On the other hand, Shah has gone out of his way to accommodate new entrants in the candidates list. The two lists announced so far include the names of at least 25 turncoats from rival parties who joined the BJP just the other day.

Party loyalists are not the only ones upset. Some OBC leaders who came in from other parties are up in arms. Swami Prasad Maurya of the BSP and Om Prakash Rajbhar are upset because they claim that Shah has not delivered on his promises when he persuaded them to join hands with the BJP. The BJP president is supposed to have agreed to give tickets to their loyalists who followed them to the BJP.

In Bihar, the BJP had unraveled during the campaign for similar reasons as Shah and his team rode roughshod over the local leadership. Prominent Bihar leaders like former deputy chief minister Sushil Modi were forced to keep a low profile during the campaign and hardly figured on BJP posters and hoardings. Shah’s highhandedness led to a humiliating defeat in the state. UP leaders are worried that UP 2017 is looking frighteningly similar to Bihar 2015.

Awkward moments

There were several awkward moments for Kapil Sibal when he appeared for Akhilesh Yadav in the Election Commission to fight for the cycle symbol. It was embarrassing for him because he was battling Mulayam Singh Yadav to whom he owes a debt of gratitude for facilitating his re-entry into the Rajya Sabha last year. The Congress did not have enough MLAs to get Sibal elected. It was Mulayam who passed on his extra votes and helped Sibal get into the Upper House.

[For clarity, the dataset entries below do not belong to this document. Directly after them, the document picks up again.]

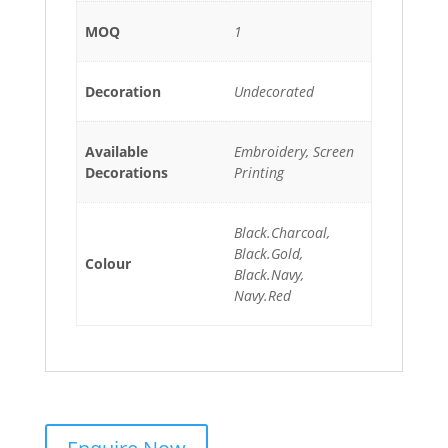
MOQ
1
Decoration
Undecorated
Available
Embroidery, Screen
Decorations
Printing
Black.Charcoal,
Black.Gold,
Colour
Black.Navy,
Navy.Red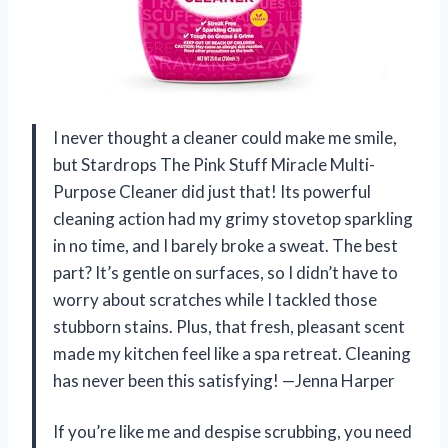
I never thought a cleaner could make me smile,
but Stardrops The Pink Stuff Miracle Multi-
Purpose Cleaner did just that! Its powerful
cleaning action had my grimy stovetop sparkling
in no time, and I barely broke a sweat. The best
part? It’s gentle on surfaces, so I didn’t have to
worry about scratches while I tackled those
stubborn stains. Plus, that fresh, pleasant scent
made my kitchen feel like a spa retreat. Cleaning
has never been this satisfying! —Jenna Harper
If you’re like me and despise scrubbing, you need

Sibal may not have accepted Akhilesh’s brief to fight the symbol case in the EC because of this. But the Congress had a vested interest in Akhilesh winning the symbol case so that it could finalise its pre-poll alliance with the UP chief minister. So it requested Sibal to take on the case on Akhilesh’s behalf. Sibal, a leading lawyer, had no choice but to obey his high command and of course, he won the cycle symbol for Akhilesh.

Sibal felt awkward as he argued for Akhilesh. Mulayam sat silently through the proceedings without looking at the Congress legal eagle. But the most awkward moment came later, when they met in the lift on their way down. Sibal smiled with embarrassment and told the SP patriarch the he hoped to help him too some day.

Not enough?

The arrest of former Air Chief S P Tyagi in the Augusta Westland case surprised many because the CBI really didn’t have enough evidence to prove a money trail. In fact, the CBI was rapped severely by the Supreme Court on this count as it ordered that Tyagi be released on bail.

Congress circles see a political design in the arrest. They feel that it was a bid to silence Manmohan Singh whose stringent criticism of demonetization had rattled the Modi government. In a brief speech in Parliament, Singh had called it a monumental blunder and predicted a 2 per cent drop in GDP growth. Singh’s words turned the tide against the government as more and more economists began to question the wisdom of the note ban decision.

In his statement, Tyagi strongly defended his innocence after he was arrested. He said he had simply followed orders from the PMO and that the decision to buy the Augusta Westland helicopters was a collective one.

Congress circles see this as an attempt to drag Manmohan Singh into the case as a pressure tactic to silence him on demonetization. They recall that something similar had happened in the early months of the present regime when suddenly the former PM became a target in the coal scam and there were threats to arrest him and make him appear in court as an accused. This followed Singh’s vocal critique of the government in its early months.

While this may be too much of a conspiracy theory, it is indeed curious that Tyagi was arrested without proper evidence, leading to a rap on the knuckles from the Supreme Court.